雑記です。好きなことを続けた叔父の話

老齢に届かない年齢で亡くなった叔父がいます。

父の弟でしたので、実家にいたころはお年玉をもらったり、同い年のいとこと遊んだりと、交流がありました。

実家を出てからは交流がなくなり、いとこの結婚式で会う程度。

私の子供たちを見てもらうこともないまま、星になった叔父の話を書きたくなりました。

アマチュア無線界では有名だったらしい

戦後のアマチュア無線ブーム業界では名のしれた人らしく、掲載されている雑誌を見せてもらった記憶があります。

いつもサングラスをかけていて、おしゃれな人でした。

叔父の家には子供が出入り禁止の部屋があり、隙間から覗き込むと不思議な機械が天井まで、ところ狭しと積み上げられていました。

いとこには当時珍しかったパソコンが買い与えられていて、うらやましかった記憶があります。

「パソコンってカッコイイ!」

と私が思ったのは、幼少期の叔父の家の思い出が、きっかけのひとつだったのかもしれません。

無線を仕事に

気さくな人柄と広い人脈で、いつも忙しそうにしていたイメージがあります。

いとこに会いにいくと、いつも来客がいた気がします。

会社を立ち上げ、無線の機械でギュウギュウのオフィスに、父が手伝いに行っていた時期がありました。
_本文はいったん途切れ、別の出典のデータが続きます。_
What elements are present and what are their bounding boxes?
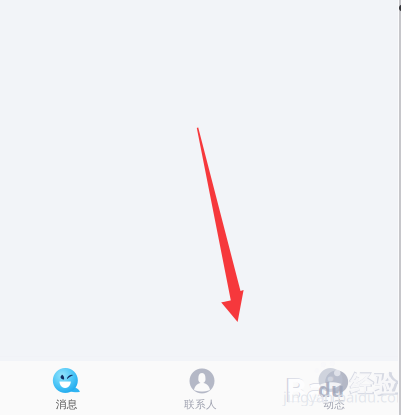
staticText: 动态 [323,398,345,411]
staticText: jingyan.baidu.com [283,387,401,406]
staticText: 消息 [56,398,78,411]
staticText: 经验 [349,369,399,400]
staticText: Bai [286,368,336,410]
staticText: 经验 [350,370,396,398]
button[interactable]: 联系人 [134,365,267,411]
staticText: du [318,376,344,403]
staticText: Bai [284,367,336,411]
button[interactable]: 动态 [267,365,401,411]
staticText: 联系人 [184,398,217,411]
button[interactable]: 消息 [0,365,134,411]
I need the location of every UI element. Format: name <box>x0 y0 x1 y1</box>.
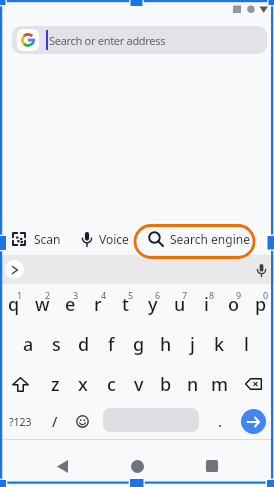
staticText: t <box>122 292 129 317</box>
button[interactable]: m <box>206 364 233 404</box>
staticText: / <box>52 412 58 431</box>
staticText: r <box>94 292 102 317</box>
staticText: g <box>133 332 145 357</box>
button[interactable]: s <box>42 324 70 364</box>
button[interactable]: j <box>179 324 206 364</box>
staticText: w <box>35 292 50 317</box>
button[interactable]: p <box>247 284 274 324</box>
staticText: c <box>107 372 116 397</box>
staticText: 8 <box>209 289 215 301</box>
staticText: l <box>244 332 249 357</box>
button[interactable]: f <box>98 324 125 364</box>
button[interactable]: g <box>125 324 152 364</box>
button[interactable]: e <box>56 284 84 324</box>
staticText: x <box>78 372 88 397</box>
button[interactable]: t <box>112 284 139 324</box>
staticText: o <box>228 292 239 317</box>
staticText: 9 <box>236 289 242 301</box>
button[interactable] <box>0 364 41 404</box>
staticText: m <box>211 372 229 397</box>
staticText: i <box>204 292 209 317</box>
staticText: n <box>187 372 199 397</box>
staticText: ?123 <box>9 415 32 429</box>
button[interactable]: / <box>41 404 68 439</box>
staticText: z <box>51 372 60 397</box>
button[interactable]: r <box>84 284 112 324</box>
button[interactable] <box>96 404 206 439</box>
button[interactable]: x <box>69 364 97 404</box>
button[interactable]: y <box>139 284 166 324</box>
staticText: u <box>174 292 186 317</box>
staticText: y <box>148 292 158 317</box>
button[interactable] <box>5 260 24 279</box>
button[interactable] <box>38 443 86 487</box>
button[interactable] <box>241 409 266 434</box>
button[interactable]: u <box>166 284 193 324</box>
button[interactable]: i <box>193 284 220 324</box>
button[interactable]: ?123 <box>0 404 41 439</box>
button[interactable]: d <box>70 324 98 364</box>
staticText: h <box>160 332 172 357</box>
staticText: 6 <box>155 289 161 301</box>
staticText: 2 <box>45 289 51 301</box>
button[interactable]: v <box>125 364 152 404</box>
button[interactable]: c <box>97 364 125 404</box>
button[interactable]: n <box>179 364 206 404</box>
button[interactable] <box>252 261 270 279</box>
staticText: d <box>78 332 90 357</box>
staticText: p <box>255 292 267 317</box>
staticText: k <box>214 332 225 357</box>
button[interactable]: Scan <box>12 223 61 255</box>
staticText: Scan <box>34 231 61 247</box>
button[interactable] <box>113 443 161 487</box>
button[interactable] <box>233 364 274 404</box>
button[interactable] <box>68 404 96 439</box>
staticText: b <box>160 372 172 397</box>
staticText: Search or enter address <box>49 33 166 48</box>
button[interactable]: z <box>41 364 69 404</box>
staticText: a <box>23 332 34 357</box>
button[interactable] <box>188 443 236 487</box>
staticText: 3 <box>73 289 79 301</box>
staticText: e <box>65 292 76 317</box>
button[interactable]: Search or enter address <box>12 26 267 54</box>
button[interactable]: k <box>206 324 233 364</box>
staticText: Voice <box>99 231 129 247</box>
staticText: 0 <box>263 289 269 301</box>
staticText: 4 <box>101 289 107 301</box>
staticText: v <box>134 372 144 397</box>
button[interactable]: b <box>152 364 179 404</box>
staticText: 7 <box>182 289 188 301</box>
button[interactable]: a <box>14 324 42 364</box>
staticText: 5 <box>128 289 134 301</box>
staticText: 1 <box>17 289 23 301</box>
button[interactable]: w <box>28 284 56 324</box>
button[interactable]: Search engine <box>148 223 250 255</box>
button[interactable]: . <box>206 404 233 439</box>
staticText: f <box>108 332 115 357</box>
button[interactable]: q <box>0 284 28 324</box>
button[interactable]: l <box>233 324 260 364</box>
button[interactable]: Voice <box>82 223 129 255</box>
staticText: j <box>190 332 195 357</box>
staticText: . <box>218 412 222 431</box>
staticText: Search engine <box>170 231 250 247</box>
staticText: q <box>8 292 20 317</box>
staticText: s <box>52 332 61 357</box>
button[interactable]: o <box>220 284 247 324</box>
button[interactable]: h <box>152 324 179 364</box>
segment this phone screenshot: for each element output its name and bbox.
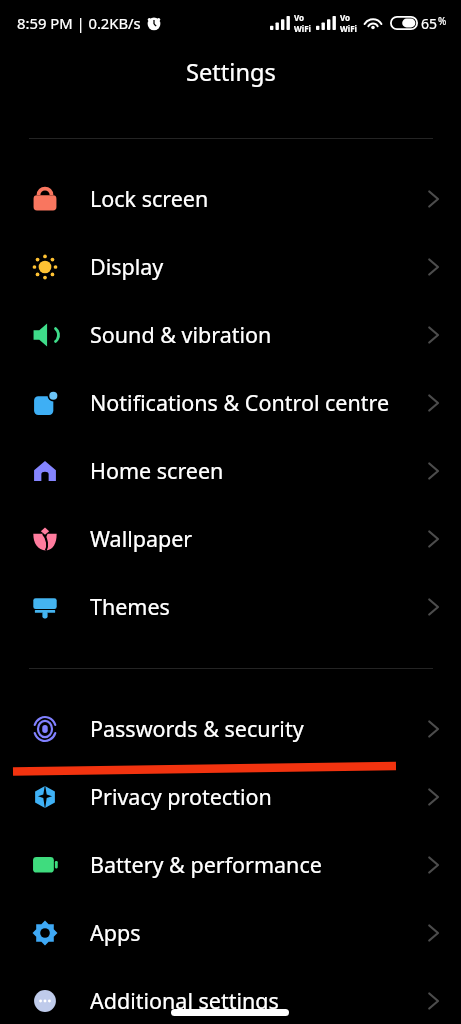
button[interactable]: Notifications & Control centre — [0, 369, 461, 437]
staticText: Battery & performance — [90, 850, 322, 879]
button[interactable]: Apps — [0, 899, 461, 967]
other: Open Privacy protection — [424, 784, 450, 810]
staticText: Additional settings — [90, 986, 279, 1015]
other: Open Sound & vibration — [424, 322, 450, 348]
staticText: Lock screen — [90, 184, 209, 213]
other: Open Notifications & Control centre — [424, 390, 450, 416]
staticText: 8:59 PM | 0.2KB/s — [17, 13, 141, 33]
button[interactable]: Passwords & security — [0, 695, 461, 763]
staticText: Home screen — [90, 456, 224, 485]
staticText: Passwords & security — [90, 714, 304, 743]
staticText: Vo — [294, 12, 305, 23]
staticText: Privacy protection — [90, 782, 272, 811]
other: Open Passwords & security — [424, 716, 450, 742]
button[interactable]: Themes — [0, 573, 461, 641]
staticText: Wallpaper — [90, 524, 193, 553]
button[interactable]: Privacy protection — [0, 763, 461, 831]
button[interactable]: Additional settings — [0, 967, 461, 1024]
other: Open Themes — [424, 594, 450, 620]
staticText: 65 — [421, 14, 438, 33]
button[interactable]: Home screen — [0, 437, 461, 505]
staticText: Notifications & Control centre — [90, 388, 390, 417]
staticText: Apps — [90, 918, 141, 947]
staticText: Vo — [340, 12, 351, 23]
staticText: Themes — [90, 592, 170, 621]
staticText: Sound & vibration — [90, 320, 272, 349]
staticText: Settings — [186, 56, 276, 88]
other: Open Apps — [424, 920, 450, 946]
button[interactable]: Lock screen — [0, 165, 461, 233]
button[interactable]: Wallpaper — [0, 505, 461, 573]
other: Open Battery & performance — [424, 852, 450, 878]
staticText: WiFi — [340, 23, 357, 34]
other: Open Wallpaper — [424, 526, 450, 552]
button[interactable]: Battery & performance — [0, 831, 461, 899]
button[interactable]: Display — [0, 233, 461, 301]
other: Open Additional settings — [424, 988, 450, 1014]
button[interactable]: Sound & vibration — [0, 301, 461, 369]
staticText: WiFi — [294, 23, 311, 34]
other: Open Lock screen — [424, 186, 450, 212]
other: Open Display — [424, 254, 450, 280]
staticText: % — [438, 14, 447, 28]
staticText: Display — [90, 252, 164, 281]
other: Open Home screen — [424, 458, 450, 484]
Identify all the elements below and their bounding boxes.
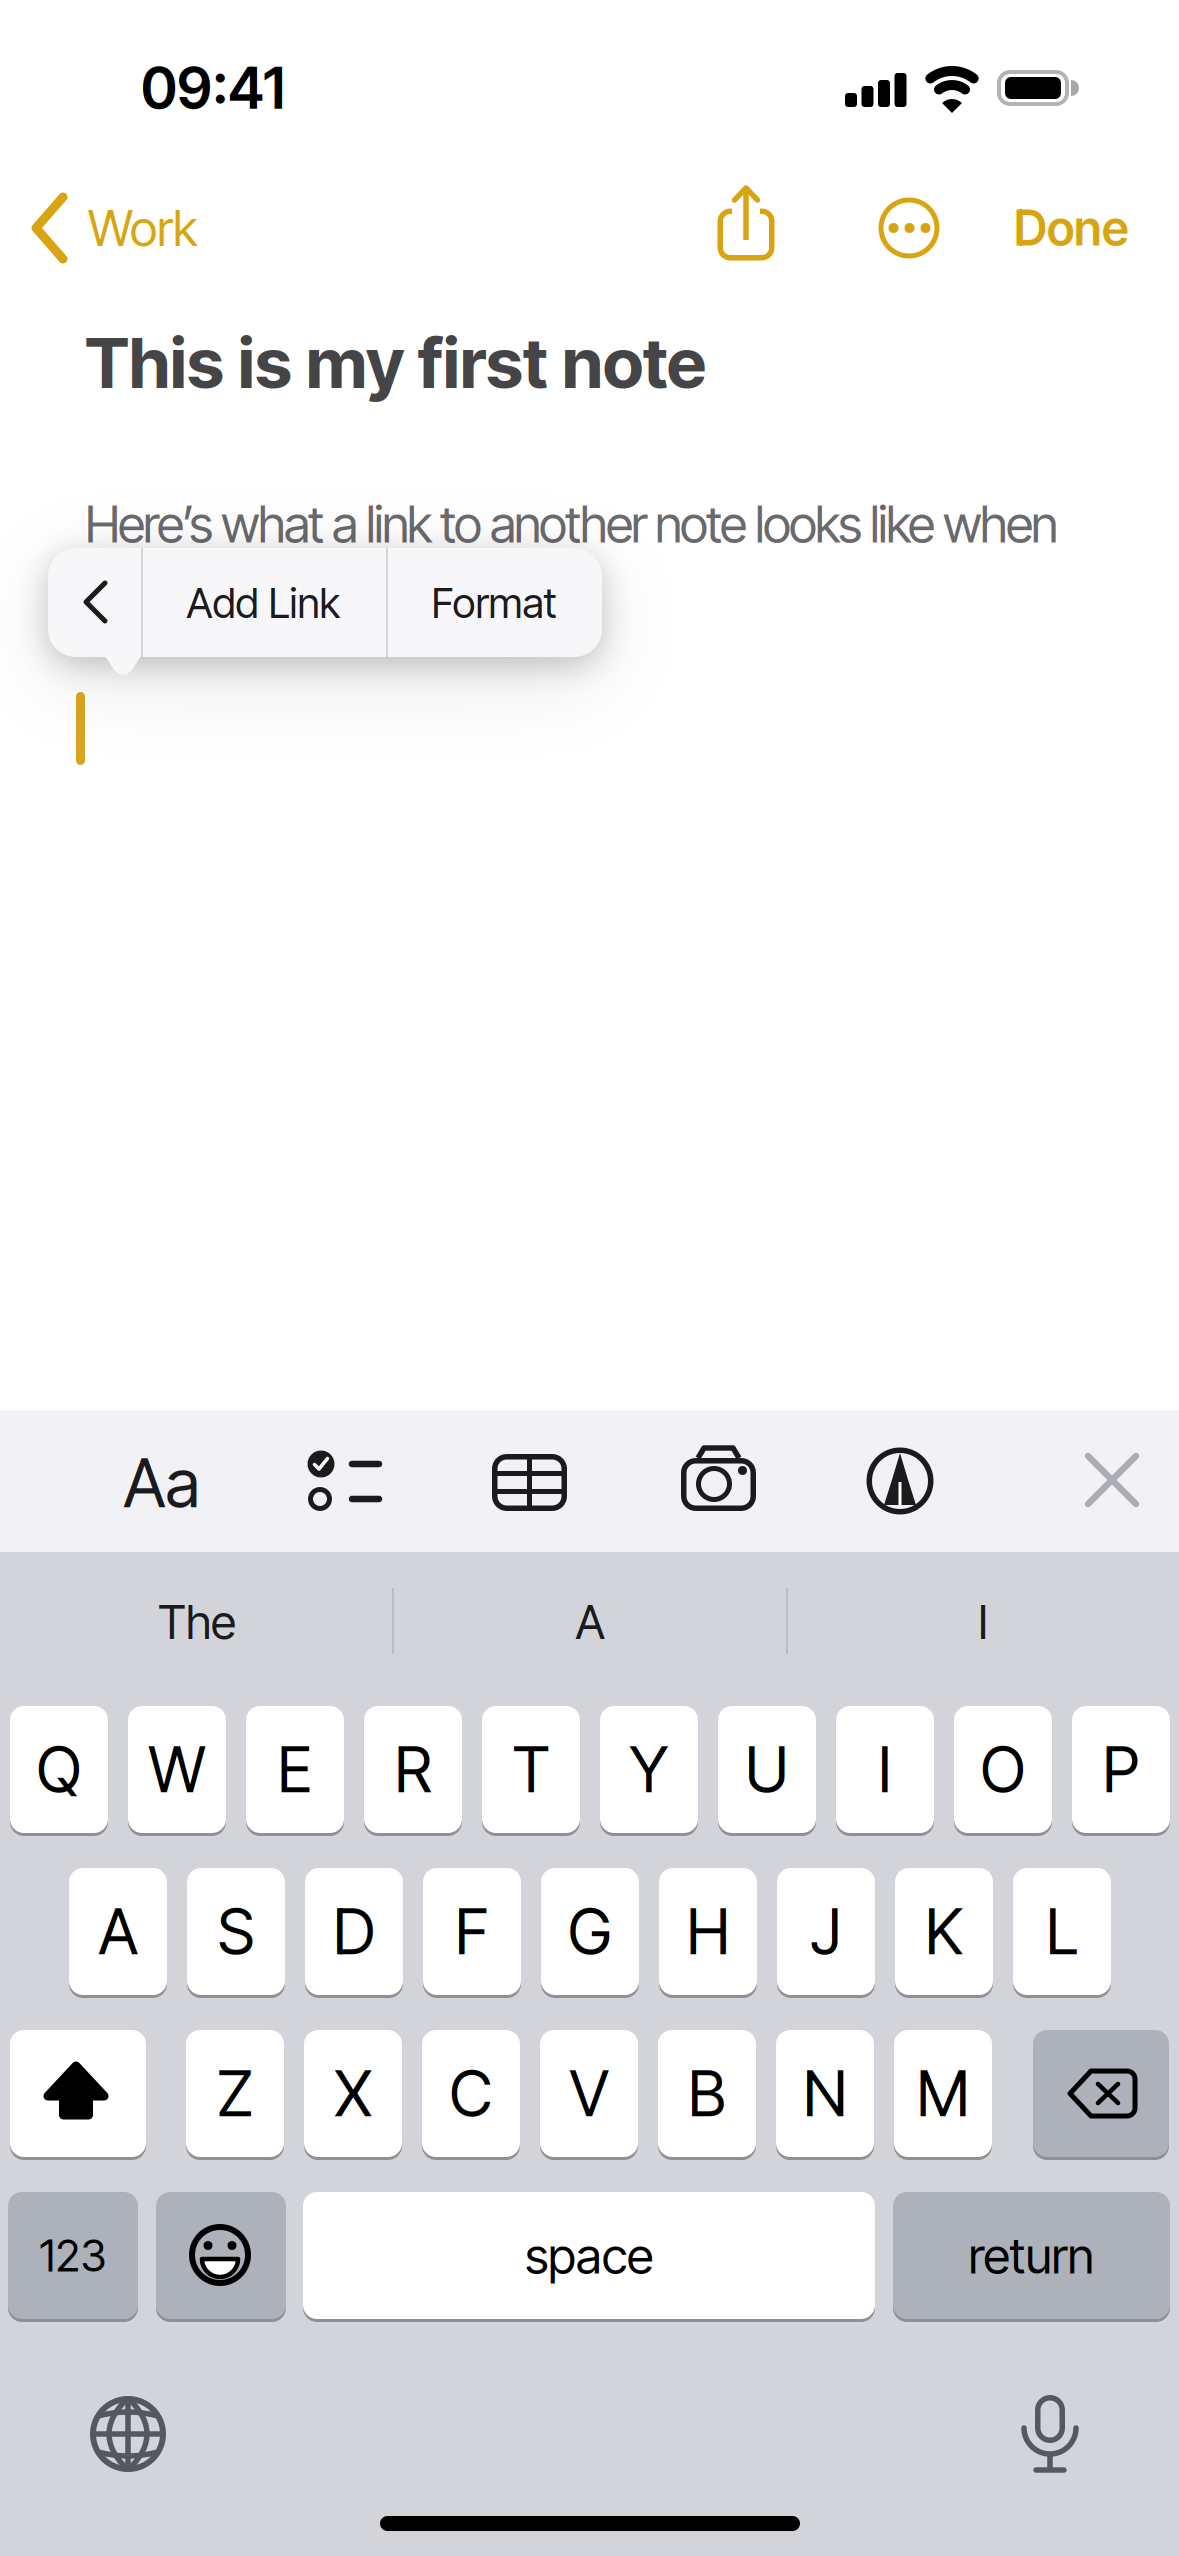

私の家は狭くて小さな弟たちもうるさいので、叔父の事務所に父が行くときは、無理を行って連れて行ってもらったこともありました。

見慣れない機械に囲まれた非日常な空間が結構好きでした。

今になって思うと、バブルの時期に駅から近い事務所を借りて、珍しい機械をそろえる。

けっこう資金をつぎ込んだのだろうと想像します。

叔父は事務所に泊まり込んだり、海外にいったりと、アクティブに生きていました。

【好きを仕事に】を体現しているように見えた

叔父と生活をしたことは無いのでわからないのですが、私の目からみると、好きなことを仕事にしていた、そういうイメージがあります。

時には、まったく違う、お金を稼ぐための仕事もしていたかもしれませんが、根底にはいつも「無線」があったように見えました。

これは、今、私が子供たちに話をしている

「好きなことをつきつめる」

ことに、つながるように思っています。

オタクの血(まとめ)

1960年代から、アマチュア無線にはまっていた叔父は、「元祖オタク」だったと思います。

父は叔父の仕事を手伝うため、しょっちゅう秋葉原のガード下で部品を探していました。

我が家にも、叔父からのお下がりの無線機がたくさんありました。

子供だった私たち兄弟は放置してある端末の電源をいれて、どこかの周波数につなげては、

「いたずらはやめなさい!」

と無線機の先にいる誰かから怒鳴られるという、危険な遊びを繰り返していました。

私がオタク気質なのは、血筋なのかもしれないなぁと、そんなことを思う、五月の穏やかな日曜日。